How to make img work in a container with a non-root user?

[vikas027]

I am able to get things working in a container using with root user but just wondering if there is a way out to make it work with a non root user as well

Here are my files and logs

➜  img-build # cat Dockerfile
FROM alpine:latest

RUN apk add --no-cache libseccomp-dev ca-certificates && \
    apk add --no-cache img --repository=http://dl-cdn.alpinelinux.org/alpine/edge/testing
➜  img-build # 

➜  img-build # DOCKER_BUILDKIT=1 docker build -t agent-alpine .                                                                     

➜  img-build # docker run --rm -it --security-opt seccomp=unconfined --security-opt apparmor=unconfined --privileged agent-alpine sh
/ # uname -a
Linux fca3c87f982b 4.9.0-9-amd64 #1 SMP Debian 4.9.168-1+deb9u5 (2019-08-11) x86_64 Linux
/ # 

/ # img pull hello-world
Pulling hello-world...
Pulled: sha256:1f4ae8b5de7b10aa58bbc7371399db446cad948420f9dfe2d8f2b149aa625f23
Size: 3.429KiB
/ # 

/ # adduser -D -s /bin/sh vikas
/ # echo 1 > /proc/sys/kernel/unprivileged_userns_clone
/ # chmod -v 4755 /usr/bin/newgidmap  /usr/bin/newuidmap
mode of '/usr/bin/newgidmap' changed to 4755 (rwsr-xr-x)
mode of '/usr/bin/newuidmap' changed to 4755 (rwsr-xr-x)
/ # 
/ # su - vikas
a7bfca5a2790:~$ 
a7bfca5a2790:~$ img pull hello-world
newuidmap: write to uid_map failed: Invalid argument
nsenter: failed to use newuidmap: No error information
nsenter: failed to sync with parent: SYNC_USERMAP_ACK: got 255: No error information
a7bfca5a2790:~$ 
a7bfca5a2790:~$ exit
/ # exit
➜  img-build #

[AkihiroSuda]

/etc/subuid and /etc/subgid need to be configured

[vikas027]

/etc/subuid and /etc/subgid need to be configured

Can you pls elaborate a bit? what do you mean by configured here?

[liorokman]

1. You need to have the newuidmap and newgidmap commands available. Depending on your environment, you should install the correct system package. For example, in Debian/Ubuntu, you should install the uidmap package.
2. The newuidmap and newgidmap commands should either be installed setuid, or alternatively you should set the correct file capability on them and make sure that they are NOT installed setuid.
3. Your non-root user should have a corresponding line in /etc/subuid and /etc/subgid. In most distributions this is already handled by the operating system tool to create users. Just check that your non-root user is listed in both these files.
4. Your non-root user must have write privileges where runc expects to be able to write.

I've not been able to get img to work in a container in Kubernetes if the new[ug]id commands were installed setuid. It only works if the files are not setuid and the correct file capabilities are set. So for me, to make img work in a non-privileged Kubernetes container, I need to run the following in my Dockerfile:

RUN chmod u-s /usr/bin/new[gu]idmap && \
    setcap cap_setuid+eip /usr/bin/newuidmap && \
    setcap cap_setgid+eip /usr/bin/newgidmap 
# Give non-root users full control over the runc state folders. In non-container environments - use groups instead of the 777 permission.
RUN mkdir -p /run/runc  && chmod 777 /run/runc

If you're not running img in a container, setting the UID bit should be enough.

[oxr463]

This looks like a good opportunity for a documentation PR :)

[shubydo]

I'm trying to accomplish the same goal with being able to run img in a container as non-root, but have not had any luck.

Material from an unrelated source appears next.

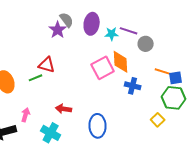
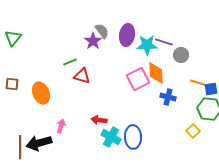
cyan star: (112, 34) -> (147, 45), size x1.5
green line: (36, 78) -> (70, 62), moved
cyan cross: (51, 133) -> (111, 137), moved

Any sample Dockerfiles or documentation that someone can point to would be greatly appreciated.

[AkihiroSuda]

The upstream BuildKit is more actively maintained and has detailed documentation for rootless mode: https://github.com/moby/buildkit/blob/master/docs/rootless.md

buildctl-daemonless.sh provides daemonless UX as in img, though the CLI is slightly complicated.